Home  >  Evaluation Process

Methodology Overview: Evaluation Process


Detection Evaluation Process

  1. Setup: Vendors install their product(s)/tool(s) in a Microsoft Azure cyber range that we provide. The tool(s) must be deployed for detect/alert-only. Preventions, protections, and responses are out of scope for the evaluation and must be disabled or set to alert-only mode. Vendors are advised to deploy a detection solution that is available to their end users, and representative of a realistic deployment. Access to the Azure range is provided to the vendor 10 days prior to the start of Phase 2 (Execution).
  2. Execution: During a joint evaluation session, our red team executes an adversary emulation. The vendor is in open communication with us, either via a telecon or in person.

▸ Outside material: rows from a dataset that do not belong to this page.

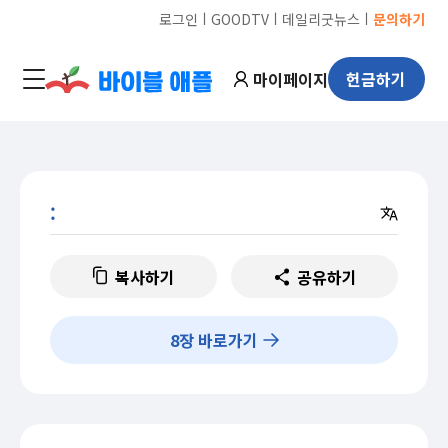
ㅣ
ㅣ
ㅣ
로그인
GOODTV
데일리굿뉴스
문의하기
마이페이지
헌금하기
:
복사하기
공유하기
8
장 바로가기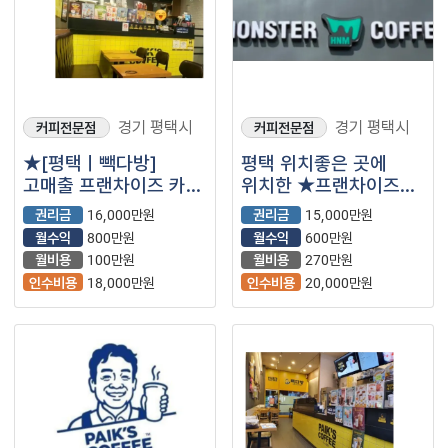
경기 평택시
경기 평택시
커피전문점
커피전문점
★[평택ㅣ빽다방]
평택 위치좋은 곳에
고매출 프랜차이즈 카페
위치한 ★프랜차이즈★
양도양수 합니다 풀오토
커피매장★ 양도양수
권리금
16,000만원
권리금
15,000만원
유동인구 많은 코너자리
월수익
800만원
월수익
600만원
월비용
100만원
월비용
270만원
인수비용
18,000만원
인수비용
20,000만원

We announce the techniques and procedures that were executed, as well as the relevant details concerning how they were executed. The vendor shows us their detections and describes them to us so that we can verify them. We take screenshots to provide proof of detection. Phase 2 (Execution) occurs over three days, with the third day used as an overflow and retesting day. The Azure cyber ranges will be suspended within 72 hours of the end of the evaluation.
  3. Processing and Feedback: We process the results, assign detection categories, and summarize detections into short notes. We select screenshots to support the detection notes. We consider each vendor independently based on its capabilities, and also calibrate the results across all participants to ensure consistent application of detection categories. Once complete, vendors have a 10-day feedback period to review the results.
  4. Publication: We review all vendor feedback, but we are not obligated to incorporate it. When reviewing a vendor’s feedback, we consider how we apply detection categories across the entirety of a vendor evaluation as well as the other vendors’ results to ensure consistent and fair decisions. We release the evaluation methodology and the evaluation results onto the ATT&CK Evaluations website.

Protection Evaluation Process

An ATT&CK Evaluation - Protection evaluation is offered as an optional extension to the ATT&CK Evaluations - Detection evaluation. The Protection evaluation process modifies the Detection evaluation process in the following ways:

  1. Setup: Vendors are provided access to an additional range during their detection setup period. They deploy their solution with a configuration that is available to their customers and representative of a realistic deployment.
  2. Execution: The Protection evaluation is conducted over an extra day in conjunction with the Detection evaluation. We execute the adversary emulation and note when and how an automated protection influenced our activity. The vendor explains the protection, and we note this for inclusion in the results. Manual actions to block or interrupt the adversary emulation are not permitted during the evaluation period, nor are any configuration changes to what was deployed before start of the exercise.
  3. Processing and Feedback: The Protection evaluation processing and feedback mirrors that of the Detection evaluation, though protection results will receive their own categories to describe their performance.
  4. Publication: Protection evaluations adhere to the same publication policy as the Detection evaluation.